Нет, конечно, нет. Но рабство длилось сотни лет, и сколько раз рабы восставали и бунтовали, сколько раз рабы убивали своих хозяев? Да почти никогда. Рабы устраивались, как умели, в скверных условиях. Они даже рассказывали анекдоты и пели песни, когда могли. Это и есть история Ханка и Франка. Им приходится подчиняться воле хозяина, но это не значит, что они не пытаются извлечь как можно больше из того, что у них есть.

Но ничего этого не чувствуется из написанного, Арчи.

Я не хотел, чтобы это было слишком уж очевидно. Может, в этом вся беда, а может, вы этого просто не уловили, не знаю. Как бы то ни было, именно это я и имел в виду.

Я рада, что ты мне это рассказал. Это не меняет моего мнения о рассказе, но теперь я хотя бы знаю, что ты старался создать что-то серьезное. Мне рассказ не нравится от всего сердца, понимаешь, а еще больше – от того, что в нем есть кое-что хорошее, и поскольку я женщина уже старая, мне, наверное, никогда не будет нравиться то, что ты делаешь, – но продолжай писать дальше, Арчи, и не слушай меня. Тебе не нужны советы, тебе просто нужно не бросать. Как твой дорогой друг Эдгар Аллан По написал как-то раз одному человеку, желавшему стать писателем: Будьте дерзки – много читайте – много пишите – мало печатайте – держитесь подальше от мелких остроумцев – и ничего не бойтесь[28].

Он не стал ей рассказывать о последних страницах рассказа или о том, что думал, когда Алиса ставит Ханка и Франка в чулан.

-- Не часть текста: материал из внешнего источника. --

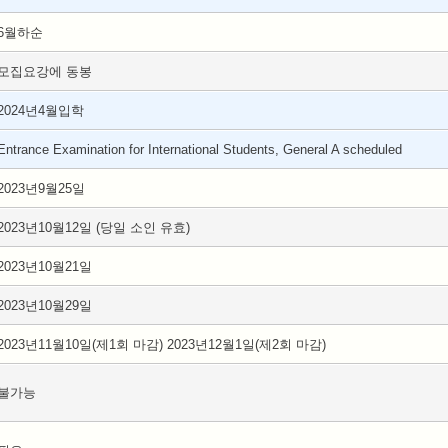
6월하순
모집요강에 동봉
2024년4월입학
Entrance Examination for International Students, General A scheduled
2023년9월25일
2023년10월12일 (당일 소인 유효)
2023년10월21일
2023년10월29일
2023년11월10일(제1회 마감) 2023년12월1일(제2회 마감)
불가능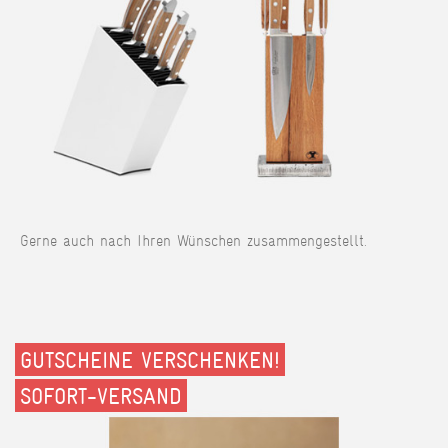
Gerne auch nach Ihren Wünschen zusammengestellt.
GUTSCHEINE VERSCHENKEN!
SOFORT-VERSAND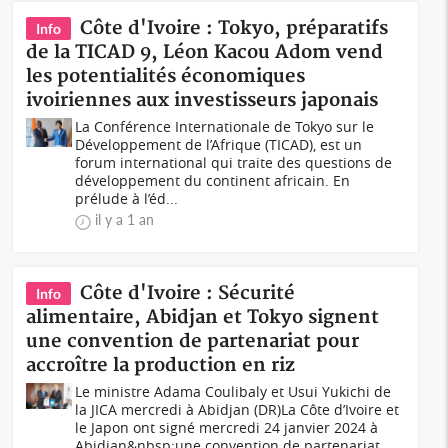
Côte d'Ivoire : Tokyo, préparatifs
Info
de la TICAD 9, Léon Kacou Adom vend
les potentialités économiques
ivoiriennes aux investisseurs japonais
La Conférence Internationale de Tokyo sur le
Développement de l’Afrique (TICAD), est un
forum international qui traite des questions de
développement du continent africain. En
prélude à l’éd...
il y a 1 an
Côte d'Ivoire : Sécurité
Info
alimentaire, Abidjan et Tokyo signent
une convention de partenariat pour
accroître la production en riz
Le ministre Adama Coulibaly et Usui Yukichi de
la JICA mercredi à Abidjan (DR)La Côte d’Ivoire et
le Japon ont signé mercredi 24 janvier 2024 à
Abidjan&nbsp;une convention de partenariat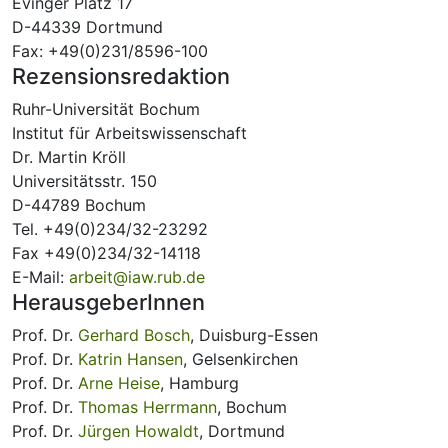
Evinger Platz 17
D-44339 Dortmund
Fax: +49(0)231/8596-100
Rezensionsredaktion
Ruhr-Universität Bochum
Institut für Arbeitswissenschaft
Dr. Martin Kröll
Universitätsstr. 150
D-44789 Bochum
Tel. +49(0)234/32-23292
Fax +49(0)234/32-14118
E-Mail:
arbeit@iaw.rub.de
HerausgeberInnen
Prof. Dr.
Gerhard Bosch
, Duisburg-Essen
Prof. Dr.
Katrin Hansen
, Gelsenkirchen
Prof. Dr.
Arne Heise
, Hamburg
Prof. Dr.
Thomas Herrmann
, Bochum
Prof. Dr.
Jürgen Howaldt
, Dortmund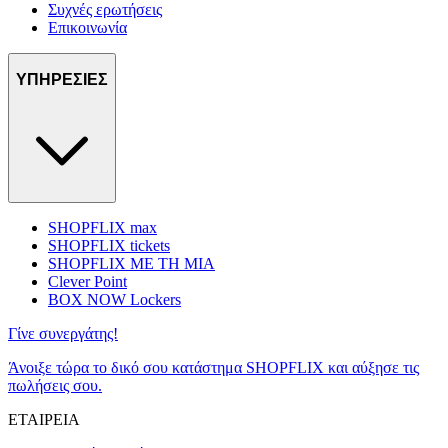
Συχνές ερωτήσεις
Επικοινωνία
ΥΠΗΡΕΣΙΕΣ
SHOPFLIX max
SHOPFLIX tickets
SHOPFLIX ΜΕ ΤΗ ΜΙΑ
Clever Point
BOX NOW Lockers
Γίνε συνεργάτης!
Άνοιξε τώρα το δικό σου κατάστημα SHOPFLIX και αύξησε τις
πωλήσεις σου.
ΕΤΑΙΡΕΙΑ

Если миссис Бальдвин не уловила тайных отсылок к рабству, как могла она понять, что чулан – это концентрационный лагерь, а Ханк и Франк тут уже больше не черные американцы, а европейские евреи во Второй мировой войне, чахнут в заключении, покуда их наконец не сожгут насмерть в мусоросжигателе-крематории? Ничего хорошего бы не вышло, если б он ей это сказал, да и о дружбе незачем было говорить, которая, с его точки зрения, была тем главным, о чем весь рассказ, потому что это бы означало говорить об Арти Федермане, а у него не было желания делиться своей скорбью с миссис Бальдвин. Она могла оказаться права в том, что он не сделал все это более зримым для читателя, и тот ничего не засек, но, опять же, она могла оказаться и слепа, поэтому он не засунул рассказ в ящик и не перестал о нем думать, а исправил ошибки, обведенные миссис Бальдвин в рукописи, и перепечатал текст еще раз, только теперь уже – под копирку, чтобы у него получился второй экземпляр, который на следующий день он отправил авиапочтой тете Мильдред и дяде Дону. Через двенадцать дней после этого он получил письмо из Лондона, которое на деле оказалось двумя письмами в одном конверте, отдельными откликами от каждого, оба – благоприятные и восторженные, ни один не слеп к тому, что не удалось заметить его учительнице. Вот так штука, сказал он себе, когда его захлестнуло великой волной счастья, ибо даже хотя его тетя и дядя объявили «Душевные шнурки» хорошим рассказом, приговор их никак не менял того, что миссис Бальдвин по-прежнему считала его плохим. Одна и та же рукопись воспринималась иначе разными парами глаз, разными сердцами, разными мозгами. Вопрос уже не стоял о том, что одного человека лупят, а другого голубят, это один человек, которого лупят и голубят одновременно, ибо так в этой игре все и устроено, сообразил Фергусон, и если он намерен в будущем показывать свой рассказ и другим людям, ему придется быть готовым принимать тычки не реже поцелуев – или лупить его будут десять раз на один поцелуй или сотню раз, а поцелуев вообще не достанется.